(TASK INPUTS Opens)
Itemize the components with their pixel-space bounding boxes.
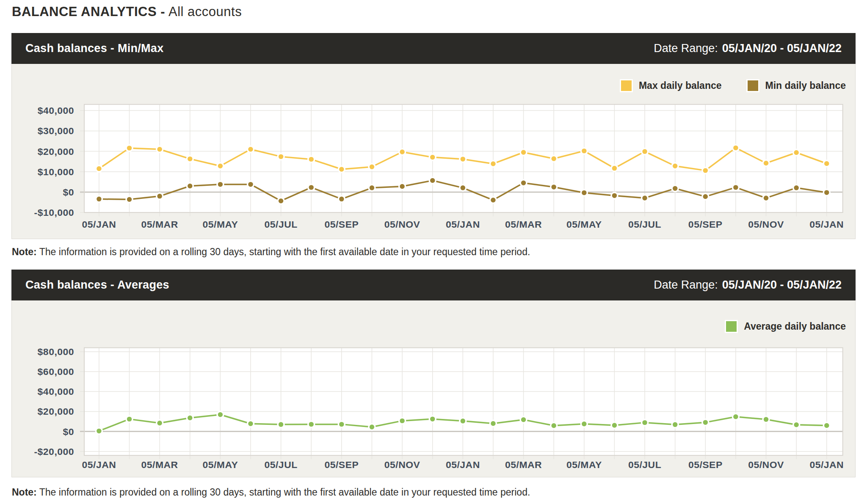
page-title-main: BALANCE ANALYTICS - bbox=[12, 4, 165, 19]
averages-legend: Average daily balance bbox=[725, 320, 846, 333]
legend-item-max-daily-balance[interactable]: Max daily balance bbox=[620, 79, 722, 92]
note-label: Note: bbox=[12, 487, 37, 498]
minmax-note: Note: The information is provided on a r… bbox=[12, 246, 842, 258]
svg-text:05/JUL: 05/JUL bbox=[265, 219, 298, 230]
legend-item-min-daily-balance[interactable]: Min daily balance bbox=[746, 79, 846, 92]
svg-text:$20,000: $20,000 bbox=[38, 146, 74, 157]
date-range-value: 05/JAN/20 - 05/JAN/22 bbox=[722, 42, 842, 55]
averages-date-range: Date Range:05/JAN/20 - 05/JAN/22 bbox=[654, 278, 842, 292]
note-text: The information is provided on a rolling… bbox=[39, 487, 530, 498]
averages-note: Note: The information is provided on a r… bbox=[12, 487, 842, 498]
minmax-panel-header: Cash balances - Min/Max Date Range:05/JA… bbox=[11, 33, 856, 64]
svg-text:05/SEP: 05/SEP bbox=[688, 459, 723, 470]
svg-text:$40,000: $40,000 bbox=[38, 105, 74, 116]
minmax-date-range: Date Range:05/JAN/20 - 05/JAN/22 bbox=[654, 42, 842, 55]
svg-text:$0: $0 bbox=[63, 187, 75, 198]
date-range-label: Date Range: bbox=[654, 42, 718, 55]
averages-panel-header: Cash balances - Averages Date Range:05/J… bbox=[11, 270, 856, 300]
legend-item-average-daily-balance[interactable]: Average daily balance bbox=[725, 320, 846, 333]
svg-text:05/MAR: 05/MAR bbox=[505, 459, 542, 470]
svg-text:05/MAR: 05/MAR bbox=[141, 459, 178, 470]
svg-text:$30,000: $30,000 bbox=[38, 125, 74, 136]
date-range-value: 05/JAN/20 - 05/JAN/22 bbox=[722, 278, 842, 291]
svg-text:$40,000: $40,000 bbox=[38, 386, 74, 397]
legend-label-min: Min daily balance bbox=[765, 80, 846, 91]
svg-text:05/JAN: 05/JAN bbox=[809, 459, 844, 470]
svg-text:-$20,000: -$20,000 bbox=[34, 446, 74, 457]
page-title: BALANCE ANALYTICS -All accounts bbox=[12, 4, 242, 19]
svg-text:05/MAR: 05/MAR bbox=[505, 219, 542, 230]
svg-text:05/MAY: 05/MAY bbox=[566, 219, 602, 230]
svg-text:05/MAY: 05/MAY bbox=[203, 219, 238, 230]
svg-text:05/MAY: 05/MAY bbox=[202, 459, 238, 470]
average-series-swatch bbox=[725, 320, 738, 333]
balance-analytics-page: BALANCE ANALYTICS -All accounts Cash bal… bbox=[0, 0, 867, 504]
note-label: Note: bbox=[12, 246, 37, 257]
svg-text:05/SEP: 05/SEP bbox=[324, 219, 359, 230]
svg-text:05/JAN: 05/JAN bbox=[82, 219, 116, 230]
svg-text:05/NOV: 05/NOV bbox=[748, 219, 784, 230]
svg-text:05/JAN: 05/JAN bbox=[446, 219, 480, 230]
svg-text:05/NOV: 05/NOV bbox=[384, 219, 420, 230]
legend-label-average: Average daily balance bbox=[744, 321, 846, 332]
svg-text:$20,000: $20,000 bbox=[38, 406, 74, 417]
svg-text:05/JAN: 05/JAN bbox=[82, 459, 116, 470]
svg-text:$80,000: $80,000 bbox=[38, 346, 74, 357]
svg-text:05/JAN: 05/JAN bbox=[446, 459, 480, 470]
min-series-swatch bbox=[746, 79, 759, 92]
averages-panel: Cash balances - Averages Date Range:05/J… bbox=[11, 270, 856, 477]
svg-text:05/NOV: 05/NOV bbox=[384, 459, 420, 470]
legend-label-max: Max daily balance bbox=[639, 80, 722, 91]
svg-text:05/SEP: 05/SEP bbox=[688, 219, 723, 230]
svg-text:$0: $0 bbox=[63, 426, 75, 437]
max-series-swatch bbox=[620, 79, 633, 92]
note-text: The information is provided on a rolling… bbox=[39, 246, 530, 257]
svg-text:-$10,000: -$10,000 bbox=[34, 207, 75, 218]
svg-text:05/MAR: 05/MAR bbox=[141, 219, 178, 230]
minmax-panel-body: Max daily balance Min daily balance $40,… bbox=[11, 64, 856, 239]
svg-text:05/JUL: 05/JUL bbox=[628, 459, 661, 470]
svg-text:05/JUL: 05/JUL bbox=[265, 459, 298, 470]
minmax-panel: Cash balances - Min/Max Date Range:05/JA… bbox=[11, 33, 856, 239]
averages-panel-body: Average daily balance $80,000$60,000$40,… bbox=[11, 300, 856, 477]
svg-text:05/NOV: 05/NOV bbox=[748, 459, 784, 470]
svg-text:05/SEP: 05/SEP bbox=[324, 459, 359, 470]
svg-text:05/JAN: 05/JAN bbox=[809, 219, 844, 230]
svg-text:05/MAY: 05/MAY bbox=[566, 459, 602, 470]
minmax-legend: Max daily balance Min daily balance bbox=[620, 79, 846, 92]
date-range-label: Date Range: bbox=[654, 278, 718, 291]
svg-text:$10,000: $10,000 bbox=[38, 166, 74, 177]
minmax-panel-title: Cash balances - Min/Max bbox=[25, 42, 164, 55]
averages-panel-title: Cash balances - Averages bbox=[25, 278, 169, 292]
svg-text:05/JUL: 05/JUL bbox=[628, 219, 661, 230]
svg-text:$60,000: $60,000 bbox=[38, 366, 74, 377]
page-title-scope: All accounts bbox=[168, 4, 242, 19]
(TASK INPUTS Closes)
(TASK INPUTS Opens)
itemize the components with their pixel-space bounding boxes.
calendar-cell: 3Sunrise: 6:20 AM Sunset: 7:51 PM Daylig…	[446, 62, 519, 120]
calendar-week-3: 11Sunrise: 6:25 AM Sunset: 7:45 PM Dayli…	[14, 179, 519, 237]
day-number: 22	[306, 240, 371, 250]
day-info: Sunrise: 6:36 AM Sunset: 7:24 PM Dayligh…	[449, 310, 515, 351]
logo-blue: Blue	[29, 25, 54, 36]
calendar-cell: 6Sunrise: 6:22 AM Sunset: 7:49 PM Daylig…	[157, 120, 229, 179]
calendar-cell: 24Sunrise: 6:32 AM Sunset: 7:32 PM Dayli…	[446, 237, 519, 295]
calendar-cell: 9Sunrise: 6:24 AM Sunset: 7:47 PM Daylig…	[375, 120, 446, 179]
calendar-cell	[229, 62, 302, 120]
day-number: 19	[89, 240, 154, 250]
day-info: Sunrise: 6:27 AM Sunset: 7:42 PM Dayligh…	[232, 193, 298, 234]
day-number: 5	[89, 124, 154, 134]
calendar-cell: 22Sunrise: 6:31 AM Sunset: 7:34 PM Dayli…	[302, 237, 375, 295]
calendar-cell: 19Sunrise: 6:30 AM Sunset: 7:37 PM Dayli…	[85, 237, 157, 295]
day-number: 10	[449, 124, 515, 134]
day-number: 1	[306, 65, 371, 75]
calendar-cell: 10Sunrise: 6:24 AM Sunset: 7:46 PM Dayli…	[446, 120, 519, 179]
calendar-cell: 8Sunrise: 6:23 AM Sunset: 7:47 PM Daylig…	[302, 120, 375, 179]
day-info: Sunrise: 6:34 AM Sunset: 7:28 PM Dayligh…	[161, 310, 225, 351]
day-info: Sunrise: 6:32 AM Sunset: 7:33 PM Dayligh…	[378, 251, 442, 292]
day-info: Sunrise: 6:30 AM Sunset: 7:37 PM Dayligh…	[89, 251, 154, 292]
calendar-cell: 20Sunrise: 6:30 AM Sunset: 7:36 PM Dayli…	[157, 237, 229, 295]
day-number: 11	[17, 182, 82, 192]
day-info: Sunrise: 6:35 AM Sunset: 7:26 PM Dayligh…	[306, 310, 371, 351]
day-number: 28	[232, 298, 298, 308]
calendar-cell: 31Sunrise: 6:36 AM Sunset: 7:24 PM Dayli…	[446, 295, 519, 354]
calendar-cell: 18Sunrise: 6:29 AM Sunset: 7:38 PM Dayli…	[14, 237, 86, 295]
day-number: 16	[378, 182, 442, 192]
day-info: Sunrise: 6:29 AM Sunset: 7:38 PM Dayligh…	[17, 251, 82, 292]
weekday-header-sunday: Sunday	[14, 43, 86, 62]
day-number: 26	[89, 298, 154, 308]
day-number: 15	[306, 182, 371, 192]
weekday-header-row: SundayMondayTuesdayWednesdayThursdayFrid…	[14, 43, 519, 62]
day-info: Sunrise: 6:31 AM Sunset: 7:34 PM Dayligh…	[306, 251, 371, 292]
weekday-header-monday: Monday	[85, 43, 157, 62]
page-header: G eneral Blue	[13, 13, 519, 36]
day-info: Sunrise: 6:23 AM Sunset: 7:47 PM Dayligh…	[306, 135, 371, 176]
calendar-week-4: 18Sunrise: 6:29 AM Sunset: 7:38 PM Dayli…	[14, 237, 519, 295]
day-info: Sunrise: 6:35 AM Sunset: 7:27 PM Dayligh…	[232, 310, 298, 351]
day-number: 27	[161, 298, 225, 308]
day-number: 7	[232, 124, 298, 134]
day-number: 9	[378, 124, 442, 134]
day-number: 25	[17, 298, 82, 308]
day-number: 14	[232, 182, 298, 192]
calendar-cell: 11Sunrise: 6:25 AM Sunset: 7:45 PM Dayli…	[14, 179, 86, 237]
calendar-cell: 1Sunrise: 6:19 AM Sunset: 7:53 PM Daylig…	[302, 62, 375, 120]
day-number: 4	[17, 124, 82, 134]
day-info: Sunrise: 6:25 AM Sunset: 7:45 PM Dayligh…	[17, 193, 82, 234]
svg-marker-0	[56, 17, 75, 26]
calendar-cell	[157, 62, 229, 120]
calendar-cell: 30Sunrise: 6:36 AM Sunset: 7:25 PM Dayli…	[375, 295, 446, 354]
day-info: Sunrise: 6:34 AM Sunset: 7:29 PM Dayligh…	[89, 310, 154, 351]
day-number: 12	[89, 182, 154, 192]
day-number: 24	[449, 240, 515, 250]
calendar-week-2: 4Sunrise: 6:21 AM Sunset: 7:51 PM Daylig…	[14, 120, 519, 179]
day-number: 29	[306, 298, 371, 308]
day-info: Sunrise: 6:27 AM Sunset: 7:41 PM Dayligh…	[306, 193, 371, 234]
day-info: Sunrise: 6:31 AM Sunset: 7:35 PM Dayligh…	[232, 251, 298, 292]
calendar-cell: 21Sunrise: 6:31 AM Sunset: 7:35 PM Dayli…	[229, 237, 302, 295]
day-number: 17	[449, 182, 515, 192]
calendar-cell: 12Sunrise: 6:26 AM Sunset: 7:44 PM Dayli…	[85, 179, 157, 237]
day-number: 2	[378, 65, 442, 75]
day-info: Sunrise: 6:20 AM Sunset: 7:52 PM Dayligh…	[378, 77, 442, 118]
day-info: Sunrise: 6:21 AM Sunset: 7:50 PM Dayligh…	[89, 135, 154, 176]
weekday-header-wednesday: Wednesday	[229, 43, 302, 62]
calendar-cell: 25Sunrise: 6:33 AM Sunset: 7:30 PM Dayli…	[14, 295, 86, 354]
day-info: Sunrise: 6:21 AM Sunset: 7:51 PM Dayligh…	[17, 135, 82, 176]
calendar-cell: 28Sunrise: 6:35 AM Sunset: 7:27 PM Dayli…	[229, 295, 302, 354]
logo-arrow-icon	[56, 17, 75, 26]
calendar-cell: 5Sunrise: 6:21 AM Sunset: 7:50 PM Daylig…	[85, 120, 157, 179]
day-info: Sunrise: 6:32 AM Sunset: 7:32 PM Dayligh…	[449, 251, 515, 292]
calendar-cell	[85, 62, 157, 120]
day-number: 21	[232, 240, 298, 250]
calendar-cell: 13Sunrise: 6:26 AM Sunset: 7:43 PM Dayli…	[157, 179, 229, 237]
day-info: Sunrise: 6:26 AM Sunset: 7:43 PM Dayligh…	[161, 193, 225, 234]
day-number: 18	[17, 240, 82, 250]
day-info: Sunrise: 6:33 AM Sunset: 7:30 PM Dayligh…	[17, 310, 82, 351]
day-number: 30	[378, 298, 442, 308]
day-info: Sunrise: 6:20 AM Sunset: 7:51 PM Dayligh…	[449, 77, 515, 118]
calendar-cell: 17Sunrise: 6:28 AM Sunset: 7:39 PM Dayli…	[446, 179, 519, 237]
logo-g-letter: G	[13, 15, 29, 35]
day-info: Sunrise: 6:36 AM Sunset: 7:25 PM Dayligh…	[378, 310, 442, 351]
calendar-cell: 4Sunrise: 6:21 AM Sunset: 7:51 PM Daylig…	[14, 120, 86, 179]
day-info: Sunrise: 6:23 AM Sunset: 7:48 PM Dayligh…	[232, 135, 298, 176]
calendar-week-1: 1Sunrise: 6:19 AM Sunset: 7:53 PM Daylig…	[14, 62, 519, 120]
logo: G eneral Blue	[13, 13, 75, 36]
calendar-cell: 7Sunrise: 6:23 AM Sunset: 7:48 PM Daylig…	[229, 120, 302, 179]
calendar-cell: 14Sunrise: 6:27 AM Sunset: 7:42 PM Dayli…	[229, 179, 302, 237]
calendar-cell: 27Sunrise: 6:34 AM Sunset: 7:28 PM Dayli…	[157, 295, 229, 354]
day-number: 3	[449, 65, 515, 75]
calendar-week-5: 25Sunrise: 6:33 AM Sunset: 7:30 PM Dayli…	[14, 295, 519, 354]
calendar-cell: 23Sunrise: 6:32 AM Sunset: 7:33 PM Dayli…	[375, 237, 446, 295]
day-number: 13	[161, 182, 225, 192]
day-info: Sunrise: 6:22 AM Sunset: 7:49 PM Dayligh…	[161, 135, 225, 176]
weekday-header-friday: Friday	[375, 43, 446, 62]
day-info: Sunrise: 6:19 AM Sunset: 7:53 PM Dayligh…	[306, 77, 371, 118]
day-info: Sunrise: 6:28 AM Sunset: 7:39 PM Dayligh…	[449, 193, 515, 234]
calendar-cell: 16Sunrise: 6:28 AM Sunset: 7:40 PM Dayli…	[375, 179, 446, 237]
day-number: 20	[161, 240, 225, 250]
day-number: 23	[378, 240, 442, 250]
(TASK INPUTS Closes)
- _TASK GOAL_
Every line of the listing that includes the word "bounding" belongs in the answer.

- _PROBLEM SOLUTION_
Itemize the components with their pixel-space bounding boxes.
itemize the components with their pixel-space bounding boxes.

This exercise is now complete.